▶ _Task instructions_: Go through the data and copy each line that holds "send".

Saved entries:
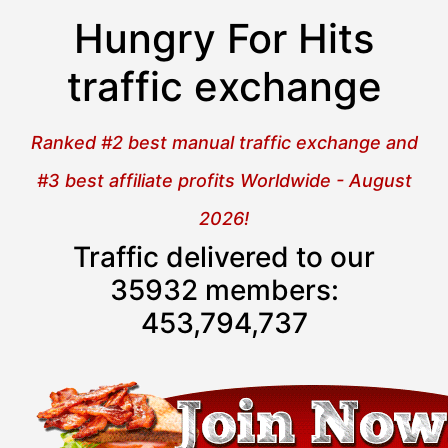
Hungry For Hits
traffic exchange
Ranked #2 best manual traffic exchange and
#3 best affiliate profits Worldwide - August
2026!
Traffic delivered to our
35932 members:
453,794,738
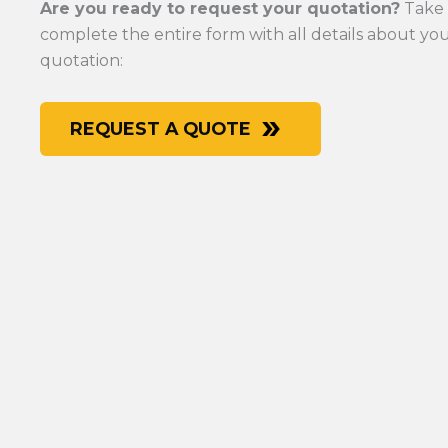
Are you ready to request your quotation?
Take 
complete the entire form with all details about y
quotation:
REQUEST A QUOTE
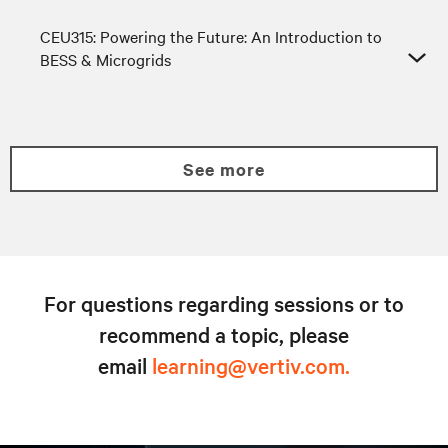
CEU315: Powering the Future: An Introduction to
BESS & Microgrids
see more
For questions regarding sessions or to
recommend a topic, please
email
learning@vertiv.com.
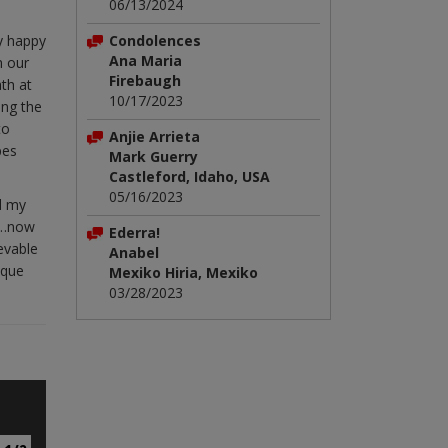
06/13/2024
ly happy
Condolences
Ana Maria
m our
Firebaugh
th at
10/17/2023
ing the
to
Anjie Arrieta
pes
Mark Guerry
Castleford, Idaho, USA
05/16/2023
nd my
rs…now
Ederra!
ievable
Anabel
sque
Mexiko Hiria, Mexiko
03/28/2023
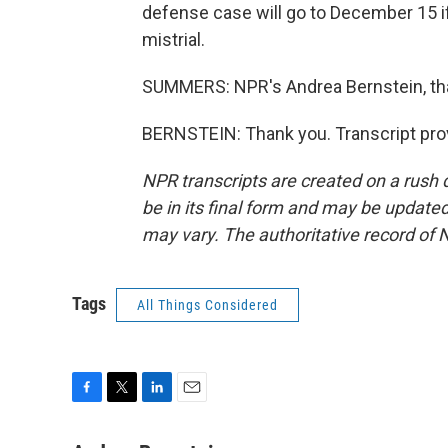
defense case will go to December 15 if
mistrial.
SUMMERS: NPR's Andrea Bernstein, th
BERNSTEIN: Thank you. Transcript pro
NPR transcripts are created on a rush 
be in its final form and may be updated 
may vary. The authoritative record of 
Tags
All Things Considered
F
T
L
E
a
w
i
m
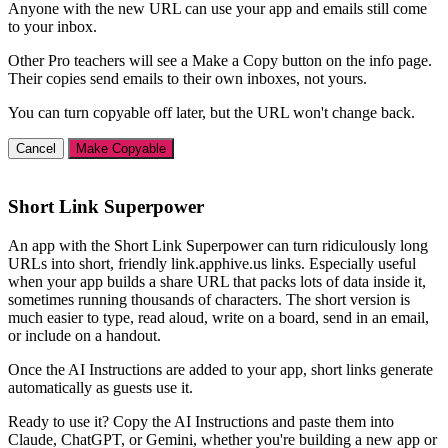
Anyone with the new URL can use your app and emails still come
to your inbox.
Other Pro teachers will see a Make a Copy button on the info page.
Their copies send emails to their own inboxes, not yours.
You can turn copyable off later, but the URL won't change back.
Cancel
Make Copyable
Short Link Superpower
An app with the Short Link Superpower can turn ridiculously long
URLs into short, friendly link.apphive.us links. Especially useful
when your app builds a share URL that packs lots of data inside it,
sometimes running thousands of characters. The short version is
much easier to type, read aloud, write on a board, send in an email,
or include on a handout.
Once the AI Instructions are added to your app, short links generate
automatically as guests use it.
Ready to use it? Copy the AI Instructions and paste them into
Claude, ChatGPT, or Gemini, whether you're building a new app or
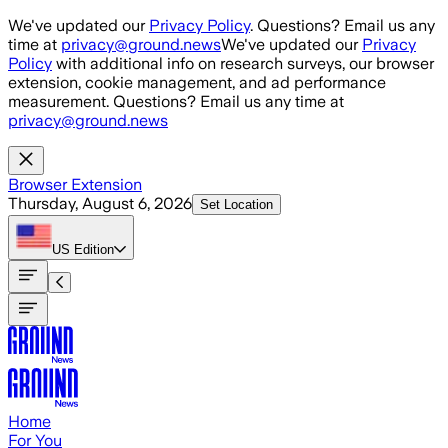
Skip to main content
We've updated our
Privacy Policy
. Questions? Email us any
time at
privacy@ground.news
We've updated our
Privacy
Policy
with additional info on research surveys, our browser
extension, cookie management, and ad performance
measurement. Questions? Email us any time at
privacy@ground.news
Browser Extension
Thursday, August 6, 2026
Set Location
US
Edition
Home
For You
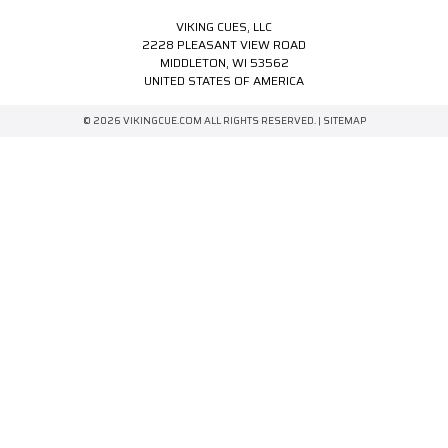
VIKING CUES, LLC
2228 PLEASANT VIEW ROAD
MIDDLETON, WI 53562
UNITED STATES OF AMERICA
© 2026 VIKINGCUE.COM ALL RIGHTS RESERVED. |
SITEMAP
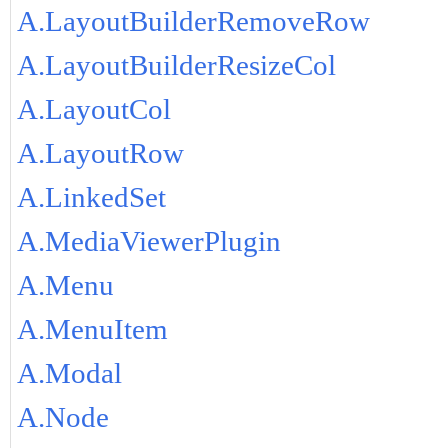
A.LayoutBuilderRemoveRow
A.LayoutBuilderResizeCol
A.LayoutCol
A.LayoutRow
A.LinkedSet
A.MediaViewerPlugin
A.Menu
A.MenuItem
A.Modal
A.Node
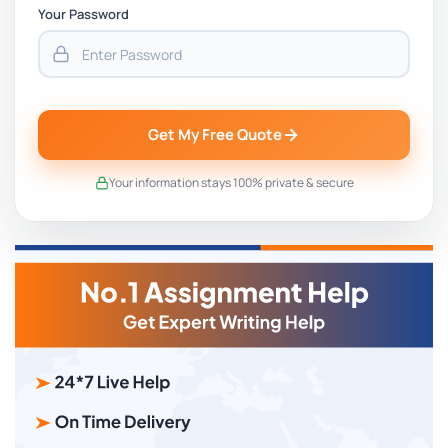
Your Password
Get My Free Quote
Your information stays 100% private & secure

▶ _Finished exercise_:
Their copies send emails to their own inboxes, not yours.
much easier to type, read aloud, write on a board, send in an email,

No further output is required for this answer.